You can get around that with a smarter garbage collector, though. On every mark-sweep pass (which you need for cycle detection even if you use refcounts for primary cleanup), add up the number of bytes of distinct string objects using the buffer. If it's less than the size of the buffer, you can save memory by transparently mutating each substring to use it's own buffer. If it's not, then you actually are saving memory by sharing storage, so you should probably keep doing that.
The cpython mark-and-sweep garbage collector does very little on purpose. It basically only gets involved for reference cycles. Anything else is dealt with by reference counting. This way you prevent long GC pauses.
True, but that's by no means a inherent characteristic of garbage collectors, or even garbage collectors operating on objects of a python implementation in particular.
> You can get around that with a smarter garbage collector, though.
That complexifies the GC (already a complex beast) as it requires strong type-specific specialisation, more bookkeeping, and adds self-inflicted edge cases. Even the JVM folks didn't bother (though mayhaps they did not because they have more than one garbage collector).
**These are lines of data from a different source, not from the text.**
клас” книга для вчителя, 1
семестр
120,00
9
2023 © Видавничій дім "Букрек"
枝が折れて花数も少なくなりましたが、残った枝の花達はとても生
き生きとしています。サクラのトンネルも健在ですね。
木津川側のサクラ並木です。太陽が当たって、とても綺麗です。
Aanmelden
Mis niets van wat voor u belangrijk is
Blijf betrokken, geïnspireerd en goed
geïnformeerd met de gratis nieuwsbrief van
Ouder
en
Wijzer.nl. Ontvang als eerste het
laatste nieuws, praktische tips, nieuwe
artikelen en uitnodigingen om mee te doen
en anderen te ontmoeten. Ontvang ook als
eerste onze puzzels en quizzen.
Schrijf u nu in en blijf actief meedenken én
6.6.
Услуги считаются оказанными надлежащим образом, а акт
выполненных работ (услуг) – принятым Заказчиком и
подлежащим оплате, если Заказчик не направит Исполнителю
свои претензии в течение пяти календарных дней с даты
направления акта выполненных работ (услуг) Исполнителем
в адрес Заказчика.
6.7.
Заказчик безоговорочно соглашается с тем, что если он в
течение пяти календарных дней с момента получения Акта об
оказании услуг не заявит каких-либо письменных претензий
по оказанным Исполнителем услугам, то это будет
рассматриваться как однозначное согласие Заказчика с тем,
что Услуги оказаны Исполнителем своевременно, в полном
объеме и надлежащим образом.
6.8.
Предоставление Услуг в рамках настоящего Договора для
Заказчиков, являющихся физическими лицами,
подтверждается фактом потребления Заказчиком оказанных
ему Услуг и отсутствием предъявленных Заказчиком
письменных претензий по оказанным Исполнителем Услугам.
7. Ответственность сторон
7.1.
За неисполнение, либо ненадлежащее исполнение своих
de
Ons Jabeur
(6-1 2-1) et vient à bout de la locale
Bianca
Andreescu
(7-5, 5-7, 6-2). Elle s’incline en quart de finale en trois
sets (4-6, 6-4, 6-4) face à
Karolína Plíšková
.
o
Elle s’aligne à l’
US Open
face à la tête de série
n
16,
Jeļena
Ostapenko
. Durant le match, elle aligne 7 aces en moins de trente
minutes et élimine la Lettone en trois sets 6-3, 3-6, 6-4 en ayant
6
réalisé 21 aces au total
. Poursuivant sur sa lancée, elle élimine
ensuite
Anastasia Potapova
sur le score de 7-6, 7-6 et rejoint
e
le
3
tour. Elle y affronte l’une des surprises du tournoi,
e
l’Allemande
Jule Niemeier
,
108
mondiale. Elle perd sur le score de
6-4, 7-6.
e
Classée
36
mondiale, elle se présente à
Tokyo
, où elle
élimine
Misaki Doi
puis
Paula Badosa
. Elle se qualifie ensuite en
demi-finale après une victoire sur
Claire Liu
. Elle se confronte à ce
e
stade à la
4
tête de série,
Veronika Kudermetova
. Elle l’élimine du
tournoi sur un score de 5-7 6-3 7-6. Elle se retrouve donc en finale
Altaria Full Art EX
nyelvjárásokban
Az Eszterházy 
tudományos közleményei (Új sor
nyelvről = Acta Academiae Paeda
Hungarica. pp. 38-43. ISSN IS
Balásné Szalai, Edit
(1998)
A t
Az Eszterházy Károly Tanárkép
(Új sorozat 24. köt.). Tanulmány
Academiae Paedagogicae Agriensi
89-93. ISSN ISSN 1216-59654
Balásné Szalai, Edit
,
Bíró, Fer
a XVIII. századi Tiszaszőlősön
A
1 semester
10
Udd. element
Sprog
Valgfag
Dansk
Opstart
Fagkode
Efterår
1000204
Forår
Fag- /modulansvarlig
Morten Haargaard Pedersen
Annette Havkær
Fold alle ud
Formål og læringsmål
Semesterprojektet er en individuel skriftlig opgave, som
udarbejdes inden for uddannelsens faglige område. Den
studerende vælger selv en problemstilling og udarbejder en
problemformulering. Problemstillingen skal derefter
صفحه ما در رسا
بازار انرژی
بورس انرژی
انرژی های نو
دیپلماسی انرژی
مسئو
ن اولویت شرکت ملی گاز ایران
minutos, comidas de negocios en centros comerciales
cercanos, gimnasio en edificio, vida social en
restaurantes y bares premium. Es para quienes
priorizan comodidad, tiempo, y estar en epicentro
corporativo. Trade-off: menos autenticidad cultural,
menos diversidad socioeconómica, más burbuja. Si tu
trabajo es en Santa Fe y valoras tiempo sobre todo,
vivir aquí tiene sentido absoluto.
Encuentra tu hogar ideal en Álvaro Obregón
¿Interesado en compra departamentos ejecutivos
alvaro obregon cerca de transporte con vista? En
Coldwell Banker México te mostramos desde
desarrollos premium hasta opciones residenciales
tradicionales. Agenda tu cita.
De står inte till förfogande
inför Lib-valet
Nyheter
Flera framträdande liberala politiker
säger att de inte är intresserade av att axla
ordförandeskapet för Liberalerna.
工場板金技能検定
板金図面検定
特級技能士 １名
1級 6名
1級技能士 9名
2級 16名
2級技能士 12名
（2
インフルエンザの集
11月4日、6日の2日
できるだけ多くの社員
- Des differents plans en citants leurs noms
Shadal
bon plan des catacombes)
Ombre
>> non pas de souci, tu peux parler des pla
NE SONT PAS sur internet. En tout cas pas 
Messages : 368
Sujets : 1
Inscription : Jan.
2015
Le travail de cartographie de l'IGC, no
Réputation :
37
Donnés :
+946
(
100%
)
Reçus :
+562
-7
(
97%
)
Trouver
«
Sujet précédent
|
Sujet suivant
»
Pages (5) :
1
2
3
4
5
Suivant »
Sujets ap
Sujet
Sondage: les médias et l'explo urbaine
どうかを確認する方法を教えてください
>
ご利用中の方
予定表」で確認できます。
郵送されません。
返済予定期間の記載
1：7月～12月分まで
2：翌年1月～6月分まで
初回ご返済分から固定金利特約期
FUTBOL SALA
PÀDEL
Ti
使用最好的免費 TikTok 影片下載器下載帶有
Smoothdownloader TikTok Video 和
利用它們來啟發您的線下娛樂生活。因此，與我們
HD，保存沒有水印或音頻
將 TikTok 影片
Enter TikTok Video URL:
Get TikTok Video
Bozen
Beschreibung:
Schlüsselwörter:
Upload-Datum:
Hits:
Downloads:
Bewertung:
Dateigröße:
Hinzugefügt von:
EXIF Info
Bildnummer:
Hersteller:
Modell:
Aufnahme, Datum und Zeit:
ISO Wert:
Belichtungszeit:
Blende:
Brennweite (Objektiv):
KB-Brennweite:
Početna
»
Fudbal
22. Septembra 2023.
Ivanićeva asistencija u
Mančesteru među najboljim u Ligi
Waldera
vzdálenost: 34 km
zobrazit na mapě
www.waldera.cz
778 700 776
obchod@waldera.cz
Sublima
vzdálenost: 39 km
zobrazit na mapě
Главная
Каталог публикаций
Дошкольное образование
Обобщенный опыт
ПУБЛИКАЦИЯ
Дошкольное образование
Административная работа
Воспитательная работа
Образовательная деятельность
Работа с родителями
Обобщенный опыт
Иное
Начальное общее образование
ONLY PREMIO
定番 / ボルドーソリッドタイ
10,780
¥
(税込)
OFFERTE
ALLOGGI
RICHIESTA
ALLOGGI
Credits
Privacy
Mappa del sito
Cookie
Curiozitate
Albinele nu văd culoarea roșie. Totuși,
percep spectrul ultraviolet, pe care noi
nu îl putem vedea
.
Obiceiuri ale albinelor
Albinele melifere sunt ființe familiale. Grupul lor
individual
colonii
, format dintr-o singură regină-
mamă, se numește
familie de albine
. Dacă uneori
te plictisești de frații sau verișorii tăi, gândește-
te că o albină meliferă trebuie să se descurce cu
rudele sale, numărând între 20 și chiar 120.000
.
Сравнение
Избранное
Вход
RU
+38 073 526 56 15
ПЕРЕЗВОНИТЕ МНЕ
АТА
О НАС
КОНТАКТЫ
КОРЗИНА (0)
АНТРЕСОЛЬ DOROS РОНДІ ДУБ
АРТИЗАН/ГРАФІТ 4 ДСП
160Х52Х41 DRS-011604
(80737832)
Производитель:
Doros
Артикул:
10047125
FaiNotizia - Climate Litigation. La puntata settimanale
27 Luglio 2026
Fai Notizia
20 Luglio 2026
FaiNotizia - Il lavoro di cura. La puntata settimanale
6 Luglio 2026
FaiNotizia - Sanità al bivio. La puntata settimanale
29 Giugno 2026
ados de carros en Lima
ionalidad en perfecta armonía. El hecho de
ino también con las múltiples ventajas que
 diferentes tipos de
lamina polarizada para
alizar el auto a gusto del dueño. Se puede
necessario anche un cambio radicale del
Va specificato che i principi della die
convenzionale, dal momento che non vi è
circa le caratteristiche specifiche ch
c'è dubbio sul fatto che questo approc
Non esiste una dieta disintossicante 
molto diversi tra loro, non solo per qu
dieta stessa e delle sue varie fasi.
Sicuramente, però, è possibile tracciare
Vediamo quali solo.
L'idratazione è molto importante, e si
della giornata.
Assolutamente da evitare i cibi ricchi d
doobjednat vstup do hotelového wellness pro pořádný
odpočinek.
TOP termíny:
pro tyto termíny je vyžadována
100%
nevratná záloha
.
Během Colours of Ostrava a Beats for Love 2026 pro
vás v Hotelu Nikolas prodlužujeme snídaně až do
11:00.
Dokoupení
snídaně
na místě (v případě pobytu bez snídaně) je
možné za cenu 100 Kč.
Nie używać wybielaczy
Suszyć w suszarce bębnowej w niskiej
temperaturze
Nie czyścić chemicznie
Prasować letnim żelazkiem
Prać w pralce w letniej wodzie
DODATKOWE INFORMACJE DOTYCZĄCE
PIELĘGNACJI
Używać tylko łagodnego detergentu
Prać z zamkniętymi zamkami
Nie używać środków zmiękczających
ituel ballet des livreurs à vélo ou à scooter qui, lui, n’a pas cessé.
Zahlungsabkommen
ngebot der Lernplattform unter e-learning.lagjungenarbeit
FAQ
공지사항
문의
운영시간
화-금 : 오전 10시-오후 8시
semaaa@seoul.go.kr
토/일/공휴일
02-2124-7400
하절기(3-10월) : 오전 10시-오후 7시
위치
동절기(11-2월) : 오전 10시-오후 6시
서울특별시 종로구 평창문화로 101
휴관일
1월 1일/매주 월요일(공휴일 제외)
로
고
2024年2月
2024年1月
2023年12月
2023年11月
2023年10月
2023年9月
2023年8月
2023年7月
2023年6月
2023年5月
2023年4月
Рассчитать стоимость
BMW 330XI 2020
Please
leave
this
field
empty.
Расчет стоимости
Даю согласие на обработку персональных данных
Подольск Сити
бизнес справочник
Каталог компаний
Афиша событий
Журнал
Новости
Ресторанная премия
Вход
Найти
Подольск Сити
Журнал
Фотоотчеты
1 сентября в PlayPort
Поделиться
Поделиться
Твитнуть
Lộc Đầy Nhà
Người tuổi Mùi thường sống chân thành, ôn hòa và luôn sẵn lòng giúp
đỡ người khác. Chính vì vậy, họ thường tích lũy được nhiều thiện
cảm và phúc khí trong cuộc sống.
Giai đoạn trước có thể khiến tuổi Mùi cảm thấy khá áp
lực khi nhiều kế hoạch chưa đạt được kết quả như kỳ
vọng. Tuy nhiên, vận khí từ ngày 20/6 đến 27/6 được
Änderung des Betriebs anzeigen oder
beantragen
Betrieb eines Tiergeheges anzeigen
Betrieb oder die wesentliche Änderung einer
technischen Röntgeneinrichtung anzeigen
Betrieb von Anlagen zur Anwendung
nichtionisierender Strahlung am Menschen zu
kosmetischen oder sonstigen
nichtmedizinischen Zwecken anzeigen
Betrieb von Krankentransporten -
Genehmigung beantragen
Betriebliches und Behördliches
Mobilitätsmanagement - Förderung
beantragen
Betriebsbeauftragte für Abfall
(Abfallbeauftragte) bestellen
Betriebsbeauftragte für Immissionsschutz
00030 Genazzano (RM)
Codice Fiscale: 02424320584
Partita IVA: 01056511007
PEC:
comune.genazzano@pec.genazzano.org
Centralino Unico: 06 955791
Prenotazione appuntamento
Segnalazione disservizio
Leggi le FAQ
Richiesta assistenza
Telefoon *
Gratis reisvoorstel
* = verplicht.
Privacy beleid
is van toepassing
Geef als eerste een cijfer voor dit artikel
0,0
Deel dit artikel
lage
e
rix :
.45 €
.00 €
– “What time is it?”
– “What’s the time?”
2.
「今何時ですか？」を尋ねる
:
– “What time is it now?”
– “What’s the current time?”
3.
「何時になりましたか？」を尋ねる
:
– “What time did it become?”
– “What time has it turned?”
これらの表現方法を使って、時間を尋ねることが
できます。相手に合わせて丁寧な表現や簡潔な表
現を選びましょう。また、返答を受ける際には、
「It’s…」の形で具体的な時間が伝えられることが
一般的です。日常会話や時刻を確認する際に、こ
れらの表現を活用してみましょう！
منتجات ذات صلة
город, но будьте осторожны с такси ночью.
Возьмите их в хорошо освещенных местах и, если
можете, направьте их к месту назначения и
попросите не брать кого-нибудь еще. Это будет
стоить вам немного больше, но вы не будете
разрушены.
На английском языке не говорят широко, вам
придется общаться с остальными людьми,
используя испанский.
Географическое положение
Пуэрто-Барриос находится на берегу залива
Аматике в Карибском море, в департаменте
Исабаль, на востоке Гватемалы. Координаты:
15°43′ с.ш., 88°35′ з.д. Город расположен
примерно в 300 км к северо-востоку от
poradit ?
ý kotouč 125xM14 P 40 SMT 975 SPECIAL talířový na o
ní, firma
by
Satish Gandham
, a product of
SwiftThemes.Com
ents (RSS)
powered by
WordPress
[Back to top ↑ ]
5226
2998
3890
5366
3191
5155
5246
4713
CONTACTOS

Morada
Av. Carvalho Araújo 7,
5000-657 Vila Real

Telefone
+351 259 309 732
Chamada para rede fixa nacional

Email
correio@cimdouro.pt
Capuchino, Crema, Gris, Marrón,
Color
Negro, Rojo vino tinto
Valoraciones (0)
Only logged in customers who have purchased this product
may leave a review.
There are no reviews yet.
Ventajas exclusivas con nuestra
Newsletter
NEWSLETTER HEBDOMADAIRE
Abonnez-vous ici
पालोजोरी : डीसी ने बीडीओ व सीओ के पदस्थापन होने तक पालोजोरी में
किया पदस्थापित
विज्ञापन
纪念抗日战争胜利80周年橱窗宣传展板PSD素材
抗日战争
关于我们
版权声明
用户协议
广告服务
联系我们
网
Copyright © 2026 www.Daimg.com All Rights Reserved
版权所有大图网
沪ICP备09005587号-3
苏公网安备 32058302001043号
You can get around that with a smarter garbage collector, though. On every mark-sweep pass (which you need for cycle detection even if you use refcounts for primary cleanup), add up the number of bytes of distinct string objects using the buffer. If it's less than the size of the buffer, you can save memory by transparently mutating each substring to use it's own buffer. If it's not, then you actually are saving memory by sharing storage, so you should probably keep doing that.